Instead of Doing My Taxes

I’m hangin’ at Panera to use their wireless and finish my taxes but thought I’d take a minute to share the weekend wrap-up while I slurp my hazelnut and munch on my bagel*. 

I had a great weekend! Lean came over Saturday night for a little slumber party action. Naturally the fun didn’t begin until we’d both woken from our respective leisurely afternoon naps. We ended up lazily watching TV, including a very saucy documentary about sex addicts. It was informative, if not a tad shocking. One of the people interviewed was not the type you’d normally immediately select from a Pick-the-Sex-Addict line up. She was very unassuming and dressed conservatively. She even wore a rather large cross around her neck. If you watched carefully though, you could see the number of the beast in her eyes. I was totally onto her.

After a few rounds of Rolaids, we hit the hay. Lean said I chattered in my sleep, which if I haven’t mentioned, is not uncommon. The last time she stayed over, I apparently let out a great guffaw in the middle of the night. (I wonder why my neighbors throw eggs at my car?)

The next morning, we watched one of my all-time-fave girly movies: Shag!
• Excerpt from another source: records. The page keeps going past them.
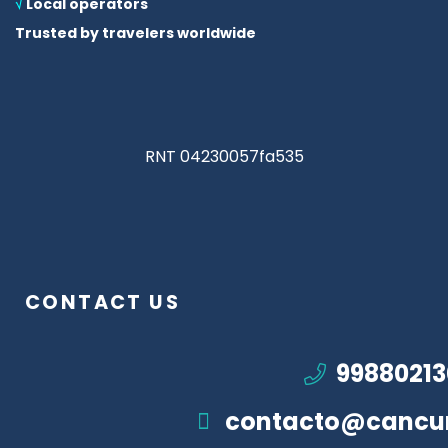
√
Local operators
Trusted by travelers worldwide
RNT 04230057fa535
CONTACT US
99880213
contacto@cancu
It’s set in 1963 and features four belles and their Myrtle Beach spring break adventure. The characters are SO colorful. I especially cooed over Chip, who also played Nickie in Satisfaction, another favorite movie of mine.

Following are some stellar phrases from the movie Lean and I decided to incorporate into our already well-rounded vocab:

  • “Y’all is the horniest bunch of white folks I ever seen!”
  • “That’s the cat’s pajamas!”
  • “None of your bees wax!”
  • “Gah-row-oose!” (It’s especially important to break this normally-monosylabic word into three distinct pieces)

In true Shag fashion, we also decided to start calling social events we don’t approve of “flesh parades.” Conservative 60s talk is fun!

After the movie, we hit Half Price Books for a browse. I thumbed through lots of vegetarian cookbooks but didn’t find anything I wanted to buy. We happened to drop by on a day when all the clearance books were half off so I got two hardback Mark Twains (Adventures of Huckleberry Finn and The Adventures of Tom Sawyer) for $1.50 each and The Lilac Bus by Maeve Binchy (who wrote Circle of Friends, which I loved) for only fitty cent!

For the rest of the day I hung out with Abbs and tried this chicken with black beans crockpot recipe. I didn’t have any salsa, so instead I used a bit of chicken broth and a can of diced maters with onions and jalapenos. I also used fat-free cream cheese to keep the recipe healthy. The results were DELISH, but next time I’ll skip the corn.

In closing, remember that when you’re at Panera, it’s inappropriate to scratch a lacy-bra related itch OR lick the little container your peanut butter comes in.

*Update your records – Panera has a new bagel called Choc-o-nut. I don’t want to hate because I Panera but I tried the newbie and I’m not crazy about it. I think I’m a bagel minimalist, instead preferring old standbys like blueberry and whole grain. In truth, my opinion of the new fare is probably biased. The bagel is covered in powdered sugar and I don’t like to get my hands dirty, so the poor guy lost points right out of the gate. It also doesn’t taste chocolatey to me at all, which would certainly be fine but not for a bagel whose name begins with “choc.”

It’s suddenly apparent to me that this is quickly becoming an inner monologue dump post, so I’ll end your misery and close…wait for it…NOW!